Paul McCartney thought he had found a safe harbor from global fame. It was Greece, and it did not last long.
During an interview on The Zane Lowe Show, McCartney looked back on the early days of Beatlemania and what it felt like to suddenly be recognized everywhere. Rolling Stone reported on the conversation, which McCartney gave to promote his new album, The Boys of Dungeon Lane.
"I remember once in the early days of the Beatles, we were kind of recognized most places, but me and Ringo went on holiday with our girlfriends then to Greece and nobody knew us," McCartney said. He recalled thinking at the time: "This is great. Wow, we must come back here more often. Even when we get really famous, we can always come to Greece and they're never going to know us." He added, "But, of course, that didn't work."
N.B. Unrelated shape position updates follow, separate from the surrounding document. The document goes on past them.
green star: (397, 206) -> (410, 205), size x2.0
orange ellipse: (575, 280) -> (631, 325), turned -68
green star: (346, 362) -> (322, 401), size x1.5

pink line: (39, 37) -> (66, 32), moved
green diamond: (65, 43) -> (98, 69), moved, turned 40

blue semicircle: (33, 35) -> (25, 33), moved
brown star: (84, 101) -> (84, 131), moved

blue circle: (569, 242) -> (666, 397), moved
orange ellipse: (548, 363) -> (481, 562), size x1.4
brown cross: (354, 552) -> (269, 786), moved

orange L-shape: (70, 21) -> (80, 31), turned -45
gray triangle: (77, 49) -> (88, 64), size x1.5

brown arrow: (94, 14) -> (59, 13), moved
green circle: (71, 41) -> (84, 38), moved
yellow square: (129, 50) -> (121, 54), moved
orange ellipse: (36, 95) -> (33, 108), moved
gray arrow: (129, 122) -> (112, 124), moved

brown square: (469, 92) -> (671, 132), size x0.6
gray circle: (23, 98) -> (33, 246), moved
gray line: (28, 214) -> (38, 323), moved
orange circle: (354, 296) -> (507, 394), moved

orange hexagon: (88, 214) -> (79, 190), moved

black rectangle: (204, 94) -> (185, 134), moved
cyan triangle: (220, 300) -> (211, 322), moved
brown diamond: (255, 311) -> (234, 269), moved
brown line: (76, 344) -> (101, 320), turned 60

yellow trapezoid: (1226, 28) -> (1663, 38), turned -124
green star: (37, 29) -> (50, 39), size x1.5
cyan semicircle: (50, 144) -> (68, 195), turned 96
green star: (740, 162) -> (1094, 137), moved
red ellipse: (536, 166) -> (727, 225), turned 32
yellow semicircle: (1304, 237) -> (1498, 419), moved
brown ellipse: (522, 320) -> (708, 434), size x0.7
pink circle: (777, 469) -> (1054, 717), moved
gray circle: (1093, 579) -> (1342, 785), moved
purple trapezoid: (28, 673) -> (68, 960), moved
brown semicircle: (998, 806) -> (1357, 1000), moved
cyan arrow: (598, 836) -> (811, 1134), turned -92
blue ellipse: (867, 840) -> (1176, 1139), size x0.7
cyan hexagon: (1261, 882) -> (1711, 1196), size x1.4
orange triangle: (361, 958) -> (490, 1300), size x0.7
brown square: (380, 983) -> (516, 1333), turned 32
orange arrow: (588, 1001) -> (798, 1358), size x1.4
Their music and their faces eventually reached Greece, as they reached everywhere else. McCartney described having to make a deliberate choice about what to do next. "I realized, 'Oh, I'm going to be famous all my life, if I'm lucky,' I thought, 'Okay, big decision time.' Now, you either stop and you just sort of think that was lovely. I had a great time with the music, and you do something else more anonymous or you carry on," he said.
He chose to carry on, and he credits his family in Liverpool for helping him stay grounded through it. "They are the kind of people who put people at ease," he said, adding that he learned how to do the same by being around them.
McCartney is now 83. The Boys of Dungeon Lane came out on Friday. Rolling Stone reviewed the record and called it McCartney's latest solo masterpiece. Critic Simon Vozick-Levinson wrote that "Overall, there's the sense of a legend looking back on a life well spent," and added that while this was not a new theme for McCartney, "the autumnal vibe is more pronounced than ever."
The interview was wide-ranging, covering the intense period when the Beatles rose to the top of charts worldwide and the strategies McCartney developed to handle that level of attention. He described it as a "very intense period of time" in the 1960s, one that required conscious decisions about identity and privacy that most people will never face.